DESCRIPTION OF THE TASK – The following data is to be repeated exactly, its pictures excluded.

(Dataset entries)
[Start of Attachment]

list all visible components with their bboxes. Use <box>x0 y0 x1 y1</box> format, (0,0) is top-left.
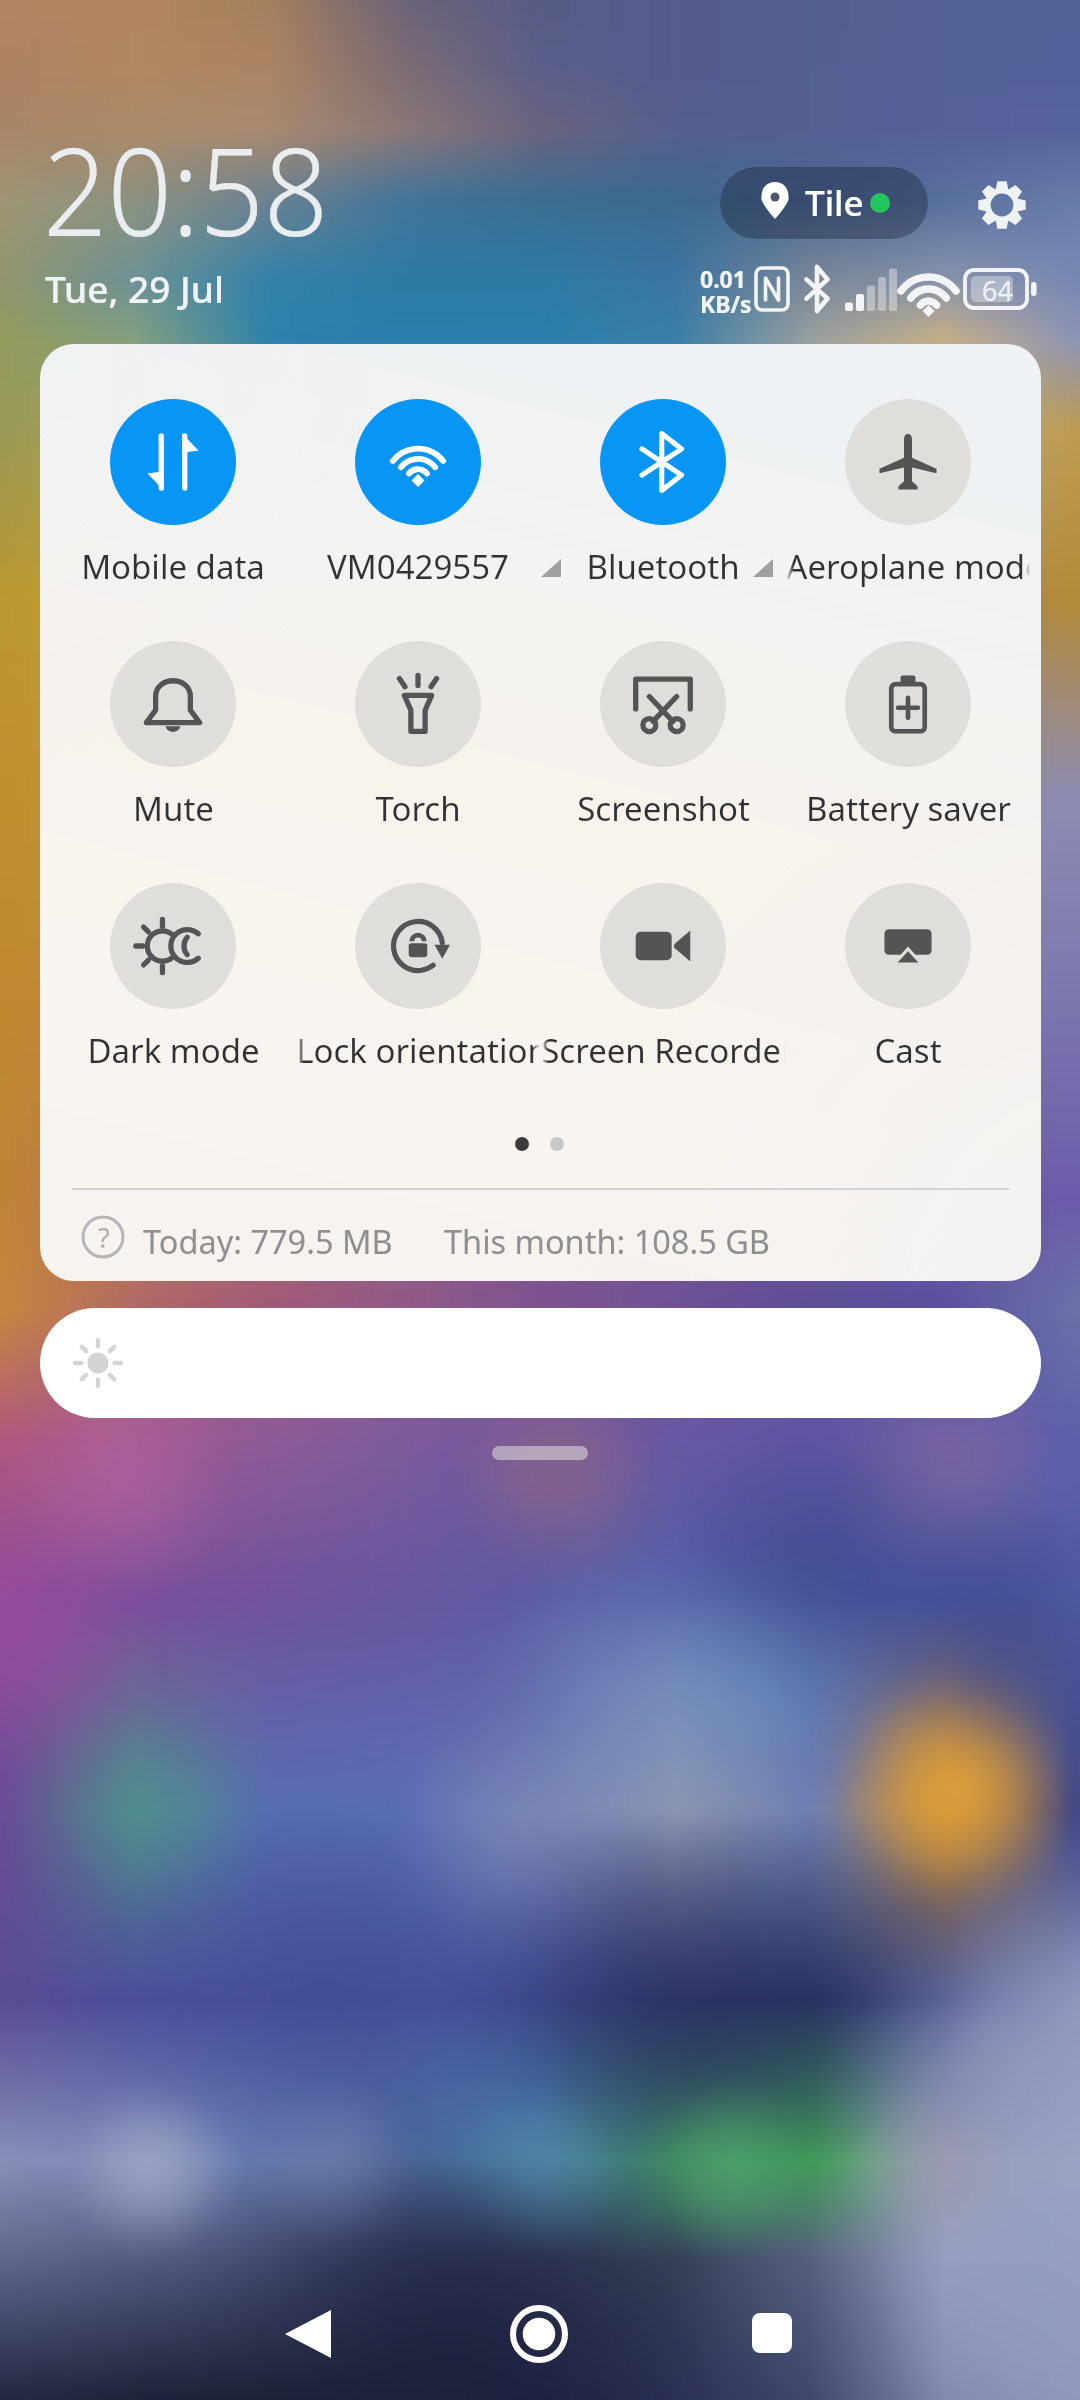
staticText: Dark mode <box>87 1028 260 1073</box>
staticText: Lock orientation <box>296 1028 540 1073</box>
button[interactable]: Recents <box>752 2313 792 2353</box>
staticText: Mute <box>133 786 214 831</box>
button[interactable]: Tile <box>720 167 928 239</box>
staticText: Today: 779.5 MB <box>143 1219 393 1263</box>
staticText: This month: 108.5 GB <box>444 1219 770 1263</box>
button[interactable]: Brightness <box>40 1308 1041 1418</box>
staticText: Mobile data <box>81 544 265 589</box>
staticText: Cast <box>874 1028 942 1073</box>
staticText: Bluetooth <box>586 544 740 589</box>
button[interactable]: Home <box>510 2305 568 2363</box>
staticText: 64 <box>982 272 1013 308</box>
staticText: Aeroplane mode <box>786 544 1030 589</box>
staticText: 0.01 <box>700 263 746 291</box>
staticText: KB/s <box>700 288 752 316</box>
staticText: VM0429557 <box>327 544 509 589</box>
staticText: Tue, 29 Jul <box>45 263 224 313</box>
button[interactable]: Settings <box>968 171 1036 239</box>
button[interactable]: Back <box>285 2310 331 2358</box>
staticText: Screenshot <box>577 786 750 831</box>
staticText: 20:58 <box>43 106 329 272</box>
staticText: ? <box>98 1219 110 1253</box>
staticText: Tile <box>805 179 864 227</box>
staticText: Torch <box>375 786 461 831</box>
staticText: Battery saver <box>806 786 1011 831</box>
staticText: Screen Recorder <box>541 1028 785 1073</box>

[End of Attachment]

PROBLEM SOLUTION –
list all visible components with their bboxes. Use <box>x0 y0 x1 y1</box> format, (0,0) is top-left.
staticText: Dark mode <box>87 1028 260 1073</box>
staticText: Lock orientation <box>296 1028 540 1073</box>
button[interactable]: Recents <box>752 2313 792 2353</box>
staticText: Mute <box>133 786 214 831</box>
button[interactable]: Tile <box>720 167 928 239</box>
staticText: Today: 779.5 MB <box>143 1219 393 1263</box>
staticText: This month: 108.5 GB <box>444 1219 770 1263</box>
button[interactable]: Brightness <box>40 1308 1041 1418</box>
staticText: Mobile data <box>81 544 265 589</box>
staticText: Cast <box>874 1028 942 1073</box>
staticText: Bluetooth <box>586 544 740 589</box>
button[interactable]: Home <box>510 2305 568 2363</box>
staticText: 64 <box>982 272 1013 308</box>
staticText: Aeroplane mode <box>786 544 1030 589</box>
staticText: 0.01 <box>700 263 746 291</box>
staticText: KB/s <box>700 288 752 316</box>
staticText: VM0429557 <box>327 544 509 589</box>
staticText: Tue, 29 Jul <box>45 263 224 313</box>
button[interactable]: Settings <box>968 171 1036 239</box>
button[interactable]: Back <box>285 2310 331 2358</box>
staticText: Screenshot <box>577 786 750 831</box>
staticText: 20:58 <box>43 106 329 272</box>
staticText: ? <box>98 1219 110 1253</box>
staticText: Tile <box>805 179 864 227</box>
staticText: Torch <box>375 786 461 831</box>
staticText: Battery saver <box>806 786 1011 831</box>
staticText: Screen Recorder <box>541 1028 785 1073</box>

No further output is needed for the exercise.